> WORK TASK: Pull every line with "Setup" from the entries below.

(Data excerpts)
※ ※ ※

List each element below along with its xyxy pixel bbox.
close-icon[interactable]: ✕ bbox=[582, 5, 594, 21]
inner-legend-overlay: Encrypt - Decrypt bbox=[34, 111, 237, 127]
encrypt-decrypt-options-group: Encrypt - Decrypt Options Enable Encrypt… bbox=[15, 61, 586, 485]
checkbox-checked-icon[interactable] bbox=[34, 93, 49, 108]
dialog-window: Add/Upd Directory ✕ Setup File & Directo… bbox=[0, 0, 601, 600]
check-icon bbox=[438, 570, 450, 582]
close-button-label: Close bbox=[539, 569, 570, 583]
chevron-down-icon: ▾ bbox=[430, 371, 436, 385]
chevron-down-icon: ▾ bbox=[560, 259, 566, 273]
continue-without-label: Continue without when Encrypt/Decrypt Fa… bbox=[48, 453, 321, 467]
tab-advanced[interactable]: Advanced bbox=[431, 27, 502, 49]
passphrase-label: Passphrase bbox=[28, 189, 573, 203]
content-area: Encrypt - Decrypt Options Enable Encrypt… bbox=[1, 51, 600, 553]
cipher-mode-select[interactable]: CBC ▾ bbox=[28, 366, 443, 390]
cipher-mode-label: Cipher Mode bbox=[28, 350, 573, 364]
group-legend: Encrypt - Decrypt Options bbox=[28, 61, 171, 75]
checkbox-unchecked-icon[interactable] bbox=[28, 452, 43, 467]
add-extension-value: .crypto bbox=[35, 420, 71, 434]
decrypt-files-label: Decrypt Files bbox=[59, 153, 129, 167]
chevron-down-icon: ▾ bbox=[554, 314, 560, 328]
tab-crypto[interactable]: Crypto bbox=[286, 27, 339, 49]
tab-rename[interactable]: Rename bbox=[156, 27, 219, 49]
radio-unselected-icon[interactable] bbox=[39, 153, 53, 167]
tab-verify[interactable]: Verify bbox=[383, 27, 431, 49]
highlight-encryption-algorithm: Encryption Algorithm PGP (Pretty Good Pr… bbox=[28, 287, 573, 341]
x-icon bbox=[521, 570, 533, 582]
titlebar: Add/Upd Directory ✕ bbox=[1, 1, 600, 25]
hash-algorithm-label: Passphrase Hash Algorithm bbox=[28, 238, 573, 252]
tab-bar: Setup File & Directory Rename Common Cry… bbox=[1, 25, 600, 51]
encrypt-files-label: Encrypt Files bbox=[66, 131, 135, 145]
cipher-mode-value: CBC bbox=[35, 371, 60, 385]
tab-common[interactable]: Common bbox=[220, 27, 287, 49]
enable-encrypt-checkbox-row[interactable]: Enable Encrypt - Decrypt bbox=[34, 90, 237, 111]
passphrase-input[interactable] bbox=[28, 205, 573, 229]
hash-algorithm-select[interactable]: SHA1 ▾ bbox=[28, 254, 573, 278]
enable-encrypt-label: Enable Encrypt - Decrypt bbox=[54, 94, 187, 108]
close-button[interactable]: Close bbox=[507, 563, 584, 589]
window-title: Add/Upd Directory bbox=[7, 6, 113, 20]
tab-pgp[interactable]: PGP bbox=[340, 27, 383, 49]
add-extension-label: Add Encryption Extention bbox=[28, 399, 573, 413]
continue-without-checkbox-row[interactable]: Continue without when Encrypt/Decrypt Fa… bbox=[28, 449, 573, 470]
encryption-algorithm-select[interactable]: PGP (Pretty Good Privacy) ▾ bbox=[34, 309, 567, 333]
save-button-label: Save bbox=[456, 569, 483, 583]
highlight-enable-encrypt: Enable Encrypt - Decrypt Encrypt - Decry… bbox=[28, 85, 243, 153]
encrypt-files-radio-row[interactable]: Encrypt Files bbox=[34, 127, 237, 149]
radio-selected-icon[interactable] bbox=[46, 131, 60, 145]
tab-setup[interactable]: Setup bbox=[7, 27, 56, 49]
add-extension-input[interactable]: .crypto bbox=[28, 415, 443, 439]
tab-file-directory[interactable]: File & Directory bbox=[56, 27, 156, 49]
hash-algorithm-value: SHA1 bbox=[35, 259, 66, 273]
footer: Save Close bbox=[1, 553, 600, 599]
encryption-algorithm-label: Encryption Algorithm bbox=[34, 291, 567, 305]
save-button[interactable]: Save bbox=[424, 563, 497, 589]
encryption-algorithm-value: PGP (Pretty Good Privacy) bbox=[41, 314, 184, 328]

※ ※ ※

> COMPLETED EXERCISE:
dialog-window: Add/Upd Directory ✕ Setup File & Directo… bbox=[0, 0, 601, 600]
tab-bar: Setup File & Directory Rename Common Cry… bbox=[1, 25, 600, 51]
tab-setup[interactable]: Setup bbox=[7, 27, 56, 49]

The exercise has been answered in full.